Tout est prêt : lois, mesures d’état d’urgence et d’exception permanentes, information formatée généralisée, rognage systématique de tout acquis social (en dernière date la confiscation de l’épargne personnelle et le gel des  taux), fichage biométrique de toute la population française ! Nos libertés fondamentales partent en quenouille.

En réalité, ceux qui crient au danger Le Pen, forgent l’instrument d’une forme de gouvernance fasciste moderne qui n’a même pas besoin de ce recours, si recours était, car tout est mis en place pour dompter le peuple et le réduire à une nouvelle forme d’esclavage consentie où son rôle serait de permettre à une caste élitaire, proclamée par elle-même sur les ruines de la démocratie, de jouir d’une vie de nantis et de profiteurs dans une technocratie autoritaire et guerrière.
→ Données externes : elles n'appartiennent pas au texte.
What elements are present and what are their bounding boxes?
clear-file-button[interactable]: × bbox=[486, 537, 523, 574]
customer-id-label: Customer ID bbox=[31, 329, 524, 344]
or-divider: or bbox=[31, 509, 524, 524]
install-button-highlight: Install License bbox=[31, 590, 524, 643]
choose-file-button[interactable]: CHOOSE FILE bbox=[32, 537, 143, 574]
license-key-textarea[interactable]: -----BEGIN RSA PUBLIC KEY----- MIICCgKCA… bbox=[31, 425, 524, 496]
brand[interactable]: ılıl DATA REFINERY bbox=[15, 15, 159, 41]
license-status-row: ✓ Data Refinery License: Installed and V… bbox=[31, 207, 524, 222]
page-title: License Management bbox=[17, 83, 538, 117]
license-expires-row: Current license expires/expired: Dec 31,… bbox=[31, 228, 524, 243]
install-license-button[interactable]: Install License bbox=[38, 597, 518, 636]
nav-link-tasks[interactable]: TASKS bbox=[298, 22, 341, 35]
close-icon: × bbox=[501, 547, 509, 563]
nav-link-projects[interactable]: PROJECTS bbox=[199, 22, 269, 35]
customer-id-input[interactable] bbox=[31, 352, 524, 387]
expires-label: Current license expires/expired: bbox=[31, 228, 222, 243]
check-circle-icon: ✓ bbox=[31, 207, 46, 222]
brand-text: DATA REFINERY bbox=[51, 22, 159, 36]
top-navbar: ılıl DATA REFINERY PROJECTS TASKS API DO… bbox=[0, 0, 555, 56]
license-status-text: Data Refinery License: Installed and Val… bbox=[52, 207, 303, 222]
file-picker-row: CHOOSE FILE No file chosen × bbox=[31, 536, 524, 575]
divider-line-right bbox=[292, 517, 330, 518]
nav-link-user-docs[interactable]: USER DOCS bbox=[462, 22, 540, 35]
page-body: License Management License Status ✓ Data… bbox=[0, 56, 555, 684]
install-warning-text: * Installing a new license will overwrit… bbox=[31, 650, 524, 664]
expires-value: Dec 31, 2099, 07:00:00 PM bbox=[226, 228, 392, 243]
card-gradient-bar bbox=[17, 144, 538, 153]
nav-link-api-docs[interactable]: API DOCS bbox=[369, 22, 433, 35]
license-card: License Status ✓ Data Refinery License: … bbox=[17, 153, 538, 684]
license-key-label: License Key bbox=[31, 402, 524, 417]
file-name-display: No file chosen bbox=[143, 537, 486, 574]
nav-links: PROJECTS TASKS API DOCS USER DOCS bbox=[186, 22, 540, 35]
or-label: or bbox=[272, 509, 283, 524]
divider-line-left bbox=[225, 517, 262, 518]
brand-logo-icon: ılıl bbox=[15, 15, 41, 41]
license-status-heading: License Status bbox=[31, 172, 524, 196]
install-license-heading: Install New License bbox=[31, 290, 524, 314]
Il fut le temps de s’indigner, viendra donc celui du soulèvement nécessaire.

 

A  voir l’exposition « Soulèvements » de Didi Huberman, au musée du Jeu de Paume (symbolique lieu) : elle rafraîchit la mémoire en reliant au présent, par un récit photographique narratif, une histoire qui nous est commune : celle de l’émancipation humaine et de la liberté.